DATA SHOWN:
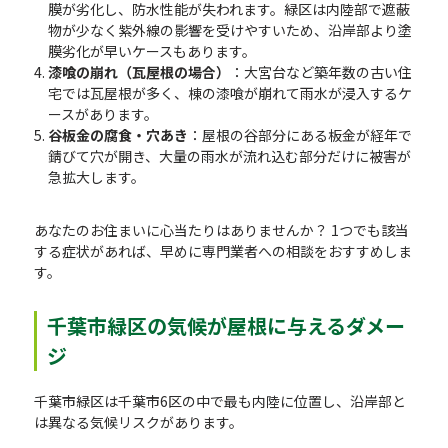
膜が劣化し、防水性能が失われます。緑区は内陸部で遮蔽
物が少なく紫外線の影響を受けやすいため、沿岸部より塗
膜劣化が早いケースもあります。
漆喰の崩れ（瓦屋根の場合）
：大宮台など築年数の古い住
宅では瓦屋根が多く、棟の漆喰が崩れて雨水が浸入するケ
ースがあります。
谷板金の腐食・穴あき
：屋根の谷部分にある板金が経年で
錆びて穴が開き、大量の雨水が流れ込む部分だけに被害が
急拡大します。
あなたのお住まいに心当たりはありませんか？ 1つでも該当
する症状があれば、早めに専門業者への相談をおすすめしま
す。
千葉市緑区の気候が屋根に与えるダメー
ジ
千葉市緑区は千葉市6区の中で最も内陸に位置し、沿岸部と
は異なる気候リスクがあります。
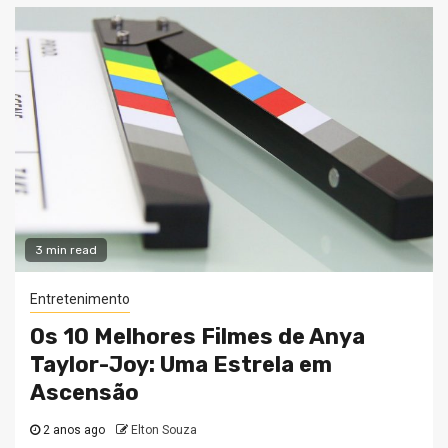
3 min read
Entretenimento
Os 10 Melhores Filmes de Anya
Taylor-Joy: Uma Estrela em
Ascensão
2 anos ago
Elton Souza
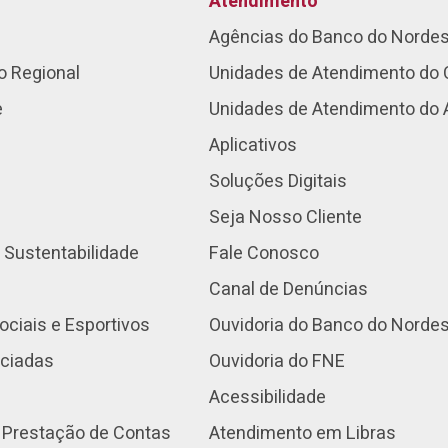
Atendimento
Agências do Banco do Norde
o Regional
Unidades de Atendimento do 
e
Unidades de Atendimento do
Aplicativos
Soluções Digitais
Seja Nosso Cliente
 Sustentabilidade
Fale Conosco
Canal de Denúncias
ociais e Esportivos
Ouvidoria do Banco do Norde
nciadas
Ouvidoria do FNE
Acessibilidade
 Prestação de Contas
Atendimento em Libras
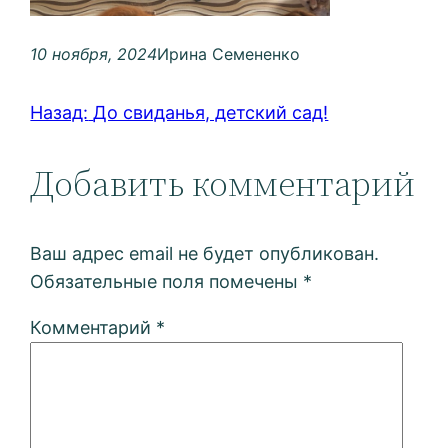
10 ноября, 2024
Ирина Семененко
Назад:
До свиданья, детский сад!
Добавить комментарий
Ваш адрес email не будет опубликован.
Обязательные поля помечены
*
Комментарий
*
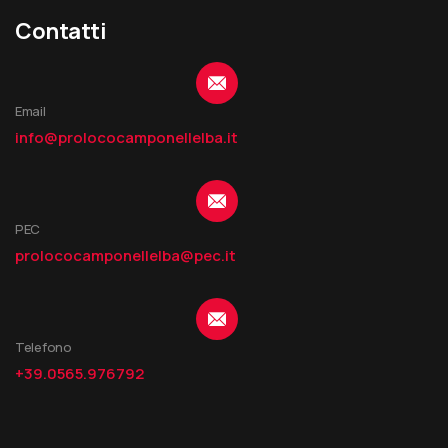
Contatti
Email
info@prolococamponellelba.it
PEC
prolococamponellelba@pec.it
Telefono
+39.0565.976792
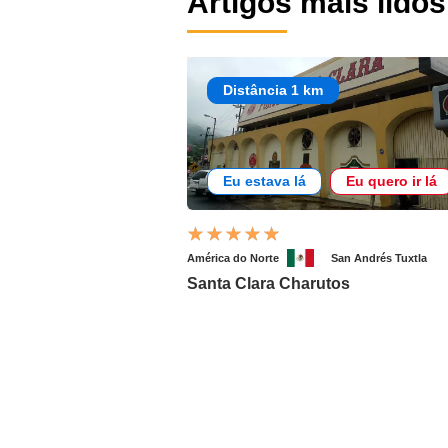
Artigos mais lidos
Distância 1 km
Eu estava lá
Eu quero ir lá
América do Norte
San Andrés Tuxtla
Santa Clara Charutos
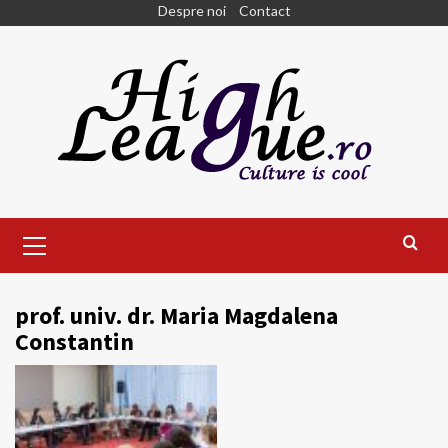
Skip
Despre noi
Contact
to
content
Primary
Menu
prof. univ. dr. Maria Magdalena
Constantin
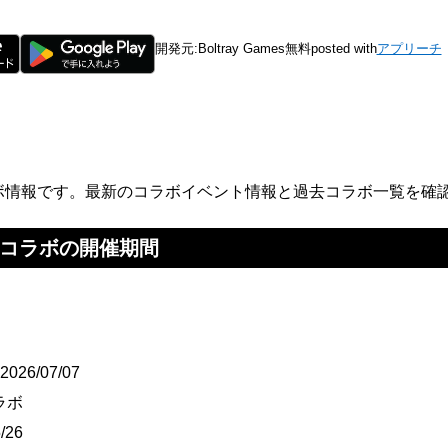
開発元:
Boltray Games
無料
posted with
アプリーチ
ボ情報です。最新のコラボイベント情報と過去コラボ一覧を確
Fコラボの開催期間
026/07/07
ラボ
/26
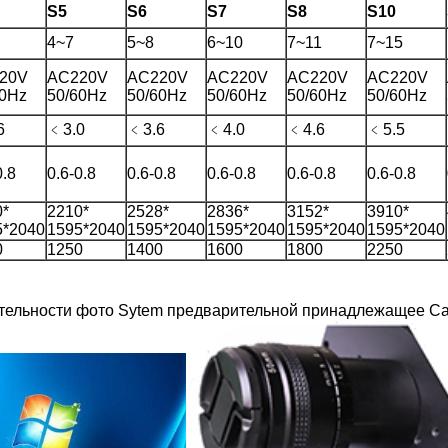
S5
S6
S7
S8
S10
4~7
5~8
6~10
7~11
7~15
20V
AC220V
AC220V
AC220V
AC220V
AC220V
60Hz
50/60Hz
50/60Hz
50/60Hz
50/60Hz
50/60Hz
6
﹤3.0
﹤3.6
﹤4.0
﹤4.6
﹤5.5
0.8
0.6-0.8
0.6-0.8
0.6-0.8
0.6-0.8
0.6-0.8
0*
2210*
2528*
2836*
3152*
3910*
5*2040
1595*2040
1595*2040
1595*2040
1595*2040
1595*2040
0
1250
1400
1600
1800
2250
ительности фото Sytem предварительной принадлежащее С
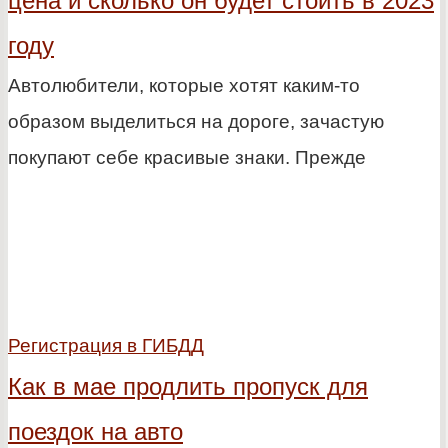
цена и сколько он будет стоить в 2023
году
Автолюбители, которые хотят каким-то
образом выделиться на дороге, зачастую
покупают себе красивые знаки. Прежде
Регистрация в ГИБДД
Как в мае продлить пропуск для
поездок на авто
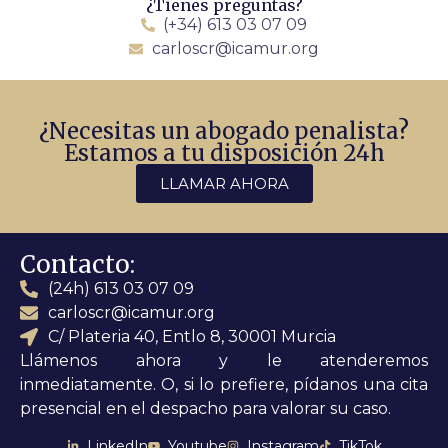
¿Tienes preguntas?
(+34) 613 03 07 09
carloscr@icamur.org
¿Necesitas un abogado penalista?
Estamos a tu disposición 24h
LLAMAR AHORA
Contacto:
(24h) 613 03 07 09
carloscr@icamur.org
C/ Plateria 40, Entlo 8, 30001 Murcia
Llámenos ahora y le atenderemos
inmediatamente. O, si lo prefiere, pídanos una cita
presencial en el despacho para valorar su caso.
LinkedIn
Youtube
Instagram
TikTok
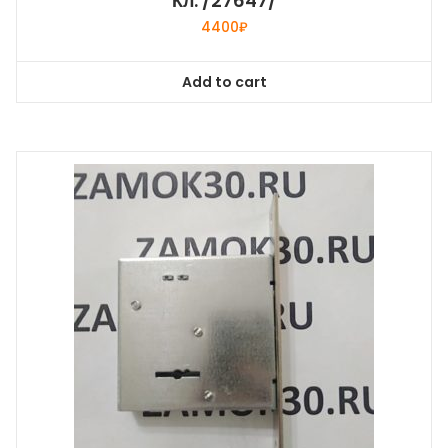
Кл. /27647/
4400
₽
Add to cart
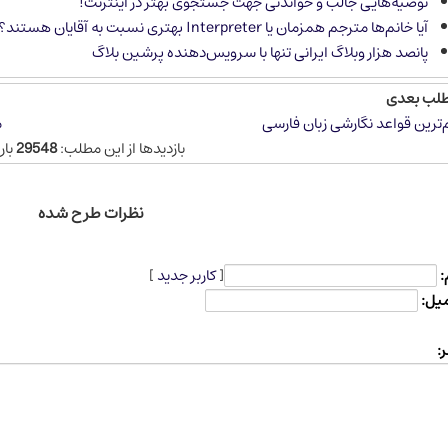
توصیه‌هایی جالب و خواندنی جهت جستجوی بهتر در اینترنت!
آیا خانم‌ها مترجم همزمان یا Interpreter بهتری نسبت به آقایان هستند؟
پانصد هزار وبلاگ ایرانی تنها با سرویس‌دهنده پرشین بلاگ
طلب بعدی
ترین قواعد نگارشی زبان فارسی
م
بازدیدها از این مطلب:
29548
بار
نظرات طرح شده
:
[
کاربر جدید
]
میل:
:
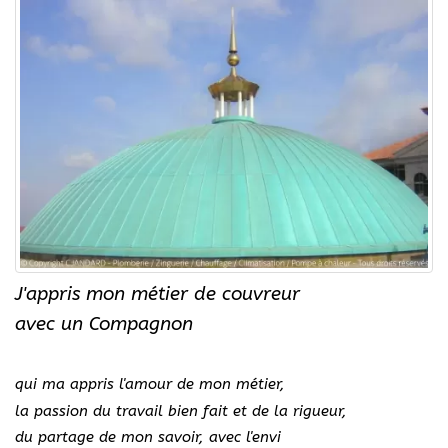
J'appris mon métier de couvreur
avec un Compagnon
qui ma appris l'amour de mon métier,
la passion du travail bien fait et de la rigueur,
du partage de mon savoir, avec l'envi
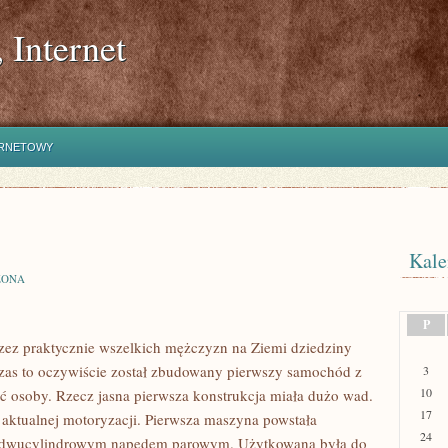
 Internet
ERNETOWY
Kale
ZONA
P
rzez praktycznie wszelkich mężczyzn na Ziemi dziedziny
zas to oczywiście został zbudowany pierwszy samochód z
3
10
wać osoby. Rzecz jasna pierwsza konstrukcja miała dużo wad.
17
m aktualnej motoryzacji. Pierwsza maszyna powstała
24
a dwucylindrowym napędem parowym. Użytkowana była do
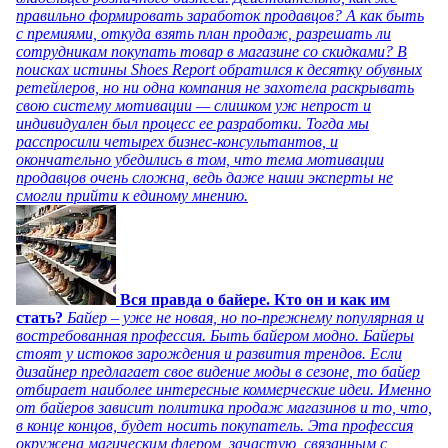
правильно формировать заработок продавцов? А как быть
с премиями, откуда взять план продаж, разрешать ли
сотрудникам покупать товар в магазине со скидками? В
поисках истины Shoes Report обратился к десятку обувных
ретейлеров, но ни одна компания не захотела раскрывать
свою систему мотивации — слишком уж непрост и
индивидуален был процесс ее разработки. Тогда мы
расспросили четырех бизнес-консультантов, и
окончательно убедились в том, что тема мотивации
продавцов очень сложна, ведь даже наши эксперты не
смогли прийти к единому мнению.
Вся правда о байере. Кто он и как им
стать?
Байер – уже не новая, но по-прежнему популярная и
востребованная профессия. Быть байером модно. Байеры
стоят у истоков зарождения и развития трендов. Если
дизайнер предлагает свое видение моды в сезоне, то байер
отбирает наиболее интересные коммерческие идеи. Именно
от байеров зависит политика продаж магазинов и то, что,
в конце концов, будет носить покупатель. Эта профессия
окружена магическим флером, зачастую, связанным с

TASK TO COMPLETE:
If a line in the entries contains the word "appris", copy that line out.

PROBLEM SOLUTION:
J'appris mon métier de couvreur
qui ma appris l'amour de mon métier,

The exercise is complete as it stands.